Было начало ноября, любимое Осиком время года в Израиле. Закончилась бесконечная изнуряющая жара, и началось то время года, которое в Европе называют летом. На смену знойному дню приходил прохладный, а иногда мог даже и дождь зарядить. Осик отоспался после уроков, хотел было уже телевизор включить, но вдруг разболелась голова. Вот уж чего с ним никогда в его едва за сорок не приключалось. Боль усиливалась. Никаких таблеток дома пока еще не водилось. В некотором удивлении, решая на какую из кроватей прилечь, он устроился на диванчике в кабинете, внимательно прислушиваясь к боли. В своей благоприобретенной в поселке Хоф-Акива, расположившемся рядом с национальным партком Кесария, четырехкомнатной квартире он уже два года жил один. Раздался телефонный звонок.

– Русское телевиденье, наверное, смотришь и, конечно, еще ничего не знаешь? – уверенно спросил Евгений Ленский.

– Вообще телевизор не смотрю, – морщась от непривычной боли, отвечал Осик.

Он уже приготовился услышать, что где-то в Израиле произошел крупный теракт. При правлении Рабина их устраивали чуть не каждую неделю, взрывая пассажирские автобусы, кафе, дискотеки, стараясь, чтобы жертв было как можно больше. Цель при этом достигалась двоякая: человеколюбивые Европа и Россия тут же начинали причитать, вот, мол, до чего Израиль арабов довел, а Рабин готов был идти на все большие уступки, называя погибших в терактах израильтян «жертвами мира». Осик уже начинал чуть ли не ненавидеть его за это.

– Включай израильскую программу, – сказал Евгений. – Рабина убили.

Осик мгновенно забыл про головную боль. Чему он сразу удивился, так это тому, что мысли не возникло, что Рабина убил араб.
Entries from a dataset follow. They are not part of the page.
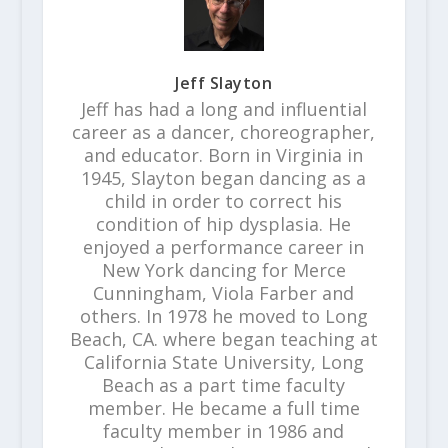
Jeff Slayton
Jeff has had a long and influential
career as a dancer, choreographer,
and educator. Born in Virginia in
1945, Slayton began dancing as a
child in order to correct his
condition of hip dysplasia. He
enjoyed a performance career in
New York dancing for Merce
Cunningham, Viola Farber and
others. In 1978 he moved to Long
Beach, CA. where began teaching at
California State University, Long
Beach as a part time faculty
member. He became a full time
faculty member in 1986 and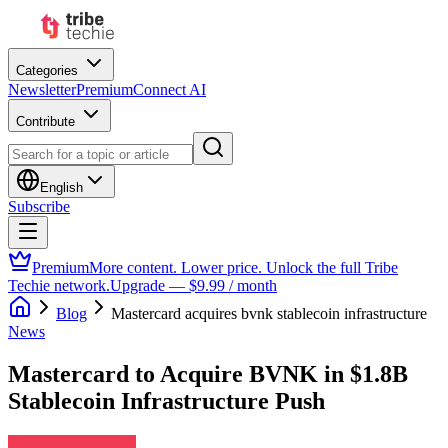
Categories
Newsletter
Premium
Connect AI
Contribute
English
Subscribe
Premium
More content. Lower price. Unlock the full Tribe
Techie network.
Upgrade — $9.99 / month
Blog
Mastercard acquires bvnk stablecoin infrastructure
News
Mastercard to Acquire BVNK in $1.8B
Stablecoin Infrastructure Push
Убил еврей, в этом почему-то сомнений не возникало.

«Ну сейчас левые под это дело установят диктатуру, – подумал он. – Для начала арестуют Нетаниягу и объявят его подстрекателем».

Через полгода Нетаниягу победил на досрочных парламентских выборах и стал премьером, а Осик успешно закончил свой первый учебный год, получив сообщение из министерства, что его оставляют работать в школе. Еще два таких учебных года, и он получит постоянство в министерстве образования.